I had a head full of images of the dire consequences of being a young woman in the wrong place at the wrong time. South Florida offered a lot of places to get rid of bodies or hide ugly secrets. Wellington was an oasis of civilization, but the land beyond the gated communities was more like the land that time forgot. Swamp and woods. Open, hostile scrubland and sugarcane fields. Dirt roads and rednecks and biker meth labs in trailer houses that should have been left to the rats twenty years past. Canals and drainage ditches full of dirty black water and alligators happy to make a meal of any kind of meat.
Was Erin Seabright out there somewhere waiting for someone to save her? Waiting for me? God help her. I didn't want to go.
I went into the bathroom and washed my hands and splashed water on my face. Trying to wash away any feelings of obligation. I could feel the water only on the right side of my face. Nerves on the left side had been damaged, leaving me with limited feeling and movement. The plastic surgeons had given me a suitably neutral expression, a job so well done no one suspected anything wrong with me other than a lack of emotion.
The calm, blank expression stared back at me now in the mirror. Another reminder that no aspect of me was whole or normal. And I was supposed to be Erin Seabright's savior?

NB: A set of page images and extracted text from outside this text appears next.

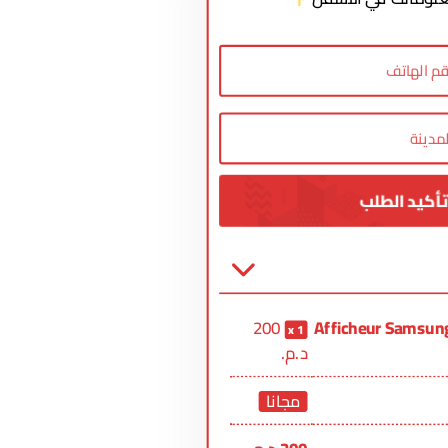
200
Afficheur Samsun
1
د.م.
مجانا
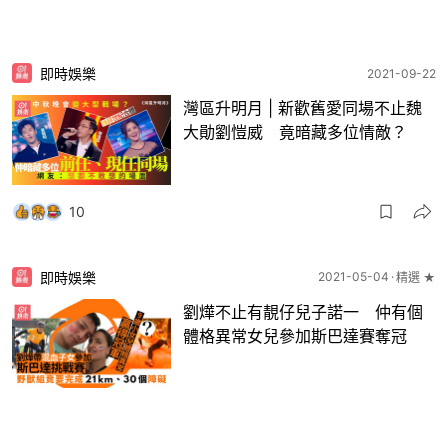
即時娛樂
2021-09-22
灣區升明月 | 新歡舊愛同場不止魏
大勛劉愷威 竟暗藏多位情敵？
10
即時娛樂
2021-05-04
精選 ★
劉燁不止有靚仔兒子諾一 仲有個
體格異常女兒參加斯巴達賽奪冠
11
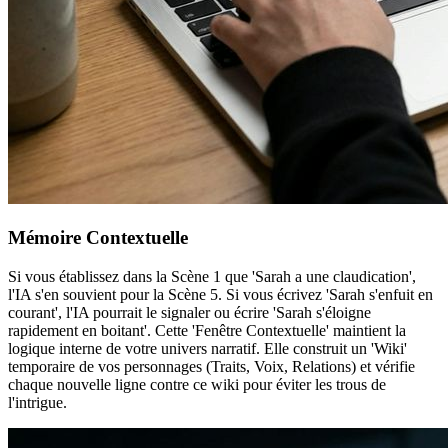
Mémoire Contextuelle
Si vous établissez dans la Scène 1 que 'Sarah a une claudication',
l'IA s'en souvient pour la Scène 5. Si vous écrivez 'Sarah s'enfuit en
courant', l'IA pourrait le signaler ou écrire 'Sarah s'éloigne
rapidement en boitant'. Cette 'Fenêtre Contextuelle' maintient la
logique interne de votre univers narratif. Elle construit un 'Wiki'
temporaire de vos personnages (Traits, Voix, Relations) et vérifie
chaque nouvelle ligne contre ce wiki pour éviter les trous de
l'intrigue.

I hit the mirror with the heels of my fists, once, then again and again, wishing my image would shatter before my eyes as surely as it had shattered within me two years ago. Another part of me wanted the sharp cut of pain, the cleansing symbolized in shed blood. I wanted to bleed to know I existed. I wanted to vanish to escape the pain. The contradictory forces shoved against one another inside me, crowding my lungs, pushing up against my brain.

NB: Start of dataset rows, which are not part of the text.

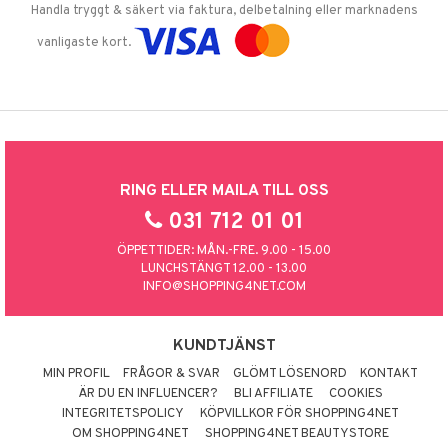
Handla tryggt & säkert via faktura, delbetalning eller marknadens
vanligaste kort.
RING ELLER MAILA TILL OSS
031 712 01 01
ÖPPETTIDER: MÅN.-FRE. 9.00 - 15.00
LUNCHSTÄNGT 12.00 - 13.00
INFO@SHOPPING4NET.COM
KUNDTJÄNST
MIN PROFIL
FRÅGOR & SVAR
GLÖMT LÖSENORD
KONTAKT
ÄR DU EN INFLUENCER?
BLI AFFILIATE
COOKIES
INTEGRITETSPOLICY
KÖPVILLKOR FÖR SHOPPING4NET
OM SHOPPING4NET
SHOPPING4NET BEAUTYSTORE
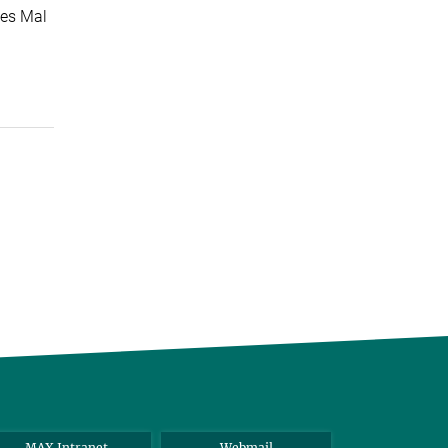
ses Mal
MAX Intranet
Webmail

I went to the kitchen and stared at the knife block on the counter and my car keys lying beside it.
Life can change in a heartbeat of time, in a hairsbreadth of space. Without our consent. I had already known that to be the truth. In my deepest heart I suppose I knew it to be true in that moment, that night. I preferred to believe I picked up the keys and left the house to escape my own self-torment. That idea allowed me to continue to believe I was selfish.
In truth, the choice I made that night wasn't safe at all. In truth, I chose to move forward. I tricked myself into choosing life over purgatory.
Before it was all over, I feared I might live to regret it-or die trying.